TASK REQUIREMENTS – Scan the data below and state the number of lines that include the word "которой", adding no comment.

MATERIAL FOR THIS TASK –
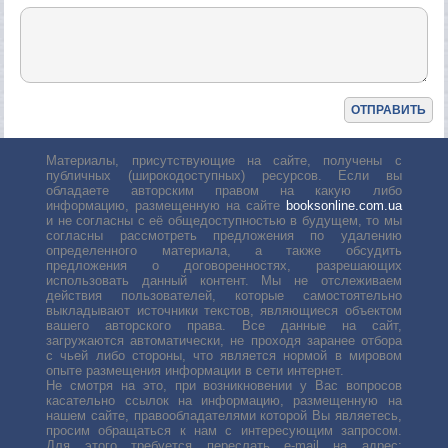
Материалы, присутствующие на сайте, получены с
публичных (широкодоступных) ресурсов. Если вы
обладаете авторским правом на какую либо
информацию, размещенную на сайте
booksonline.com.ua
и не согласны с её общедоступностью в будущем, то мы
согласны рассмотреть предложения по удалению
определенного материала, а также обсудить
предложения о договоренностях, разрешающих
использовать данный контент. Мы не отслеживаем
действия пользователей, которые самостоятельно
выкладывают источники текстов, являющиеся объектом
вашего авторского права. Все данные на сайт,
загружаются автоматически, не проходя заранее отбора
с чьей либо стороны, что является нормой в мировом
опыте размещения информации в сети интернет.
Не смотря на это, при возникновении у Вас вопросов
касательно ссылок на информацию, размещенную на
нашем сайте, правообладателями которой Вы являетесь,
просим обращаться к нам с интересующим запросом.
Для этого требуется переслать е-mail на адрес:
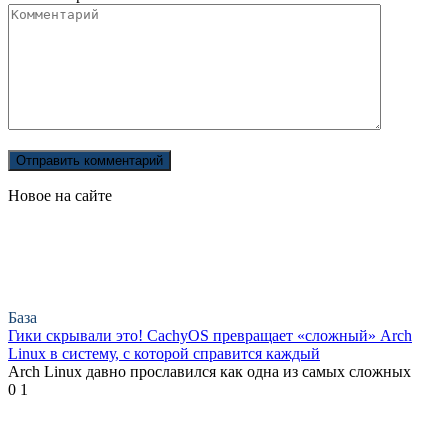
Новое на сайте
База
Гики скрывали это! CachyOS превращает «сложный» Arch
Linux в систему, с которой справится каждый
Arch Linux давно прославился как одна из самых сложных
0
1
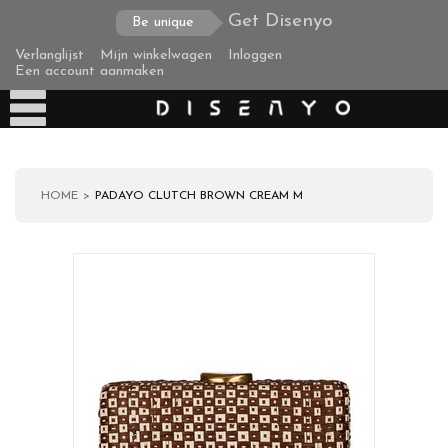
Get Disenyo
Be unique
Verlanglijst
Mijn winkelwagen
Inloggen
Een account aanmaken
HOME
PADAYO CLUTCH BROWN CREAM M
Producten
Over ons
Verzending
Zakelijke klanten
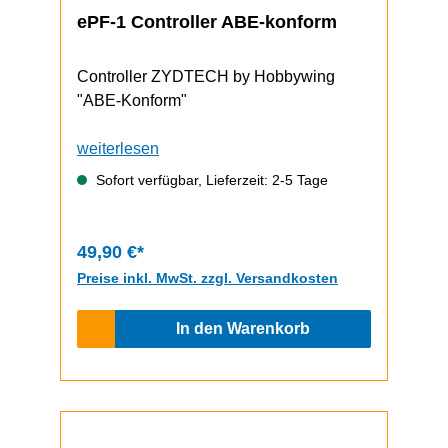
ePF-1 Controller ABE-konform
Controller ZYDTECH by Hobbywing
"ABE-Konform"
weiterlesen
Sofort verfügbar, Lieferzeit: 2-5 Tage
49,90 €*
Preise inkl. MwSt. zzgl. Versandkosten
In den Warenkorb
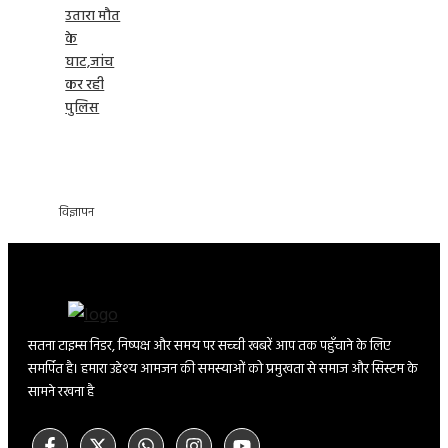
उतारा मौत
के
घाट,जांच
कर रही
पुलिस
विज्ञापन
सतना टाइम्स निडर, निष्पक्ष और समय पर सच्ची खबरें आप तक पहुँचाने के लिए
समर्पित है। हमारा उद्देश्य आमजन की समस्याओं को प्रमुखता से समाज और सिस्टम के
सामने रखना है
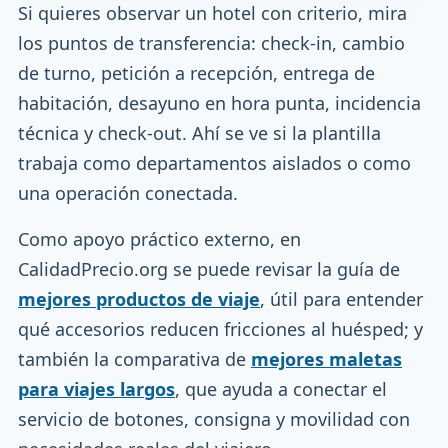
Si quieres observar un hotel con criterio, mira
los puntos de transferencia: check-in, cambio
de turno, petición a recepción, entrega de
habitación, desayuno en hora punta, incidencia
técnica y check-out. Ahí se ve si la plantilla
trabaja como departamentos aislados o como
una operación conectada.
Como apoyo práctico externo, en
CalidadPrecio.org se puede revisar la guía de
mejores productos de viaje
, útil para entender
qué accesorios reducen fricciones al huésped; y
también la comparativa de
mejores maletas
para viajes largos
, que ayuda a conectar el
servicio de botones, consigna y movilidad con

* * *

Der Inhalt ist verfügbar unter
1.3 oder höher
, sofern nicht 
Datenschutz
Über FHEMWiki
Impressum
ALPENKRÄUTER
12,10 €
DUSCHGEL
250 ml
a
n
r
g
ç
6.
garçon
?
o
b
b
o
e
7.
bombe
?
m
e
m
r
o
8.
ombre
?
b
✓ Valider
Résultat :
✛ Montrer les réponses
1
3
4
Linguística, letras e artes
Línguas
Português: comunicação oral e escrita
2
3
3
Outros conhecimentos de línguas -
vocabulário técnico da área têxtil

==

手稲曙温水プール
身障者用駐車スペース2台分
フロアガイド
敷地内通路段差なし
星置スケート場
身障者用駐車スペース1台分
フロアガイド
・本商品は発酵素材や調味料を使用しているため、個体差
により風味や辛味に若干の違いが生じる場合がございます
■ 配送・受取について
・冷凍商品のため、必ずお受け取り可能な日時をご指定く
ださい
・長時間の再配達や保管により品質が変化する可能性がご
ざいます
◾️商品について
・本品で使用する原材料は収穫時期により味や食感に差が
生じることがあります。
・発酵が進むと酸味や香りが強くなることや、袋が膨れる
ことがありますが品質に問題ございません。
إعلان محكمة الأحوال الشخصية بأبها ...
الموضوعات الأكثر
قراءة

TASK ANSWER – 2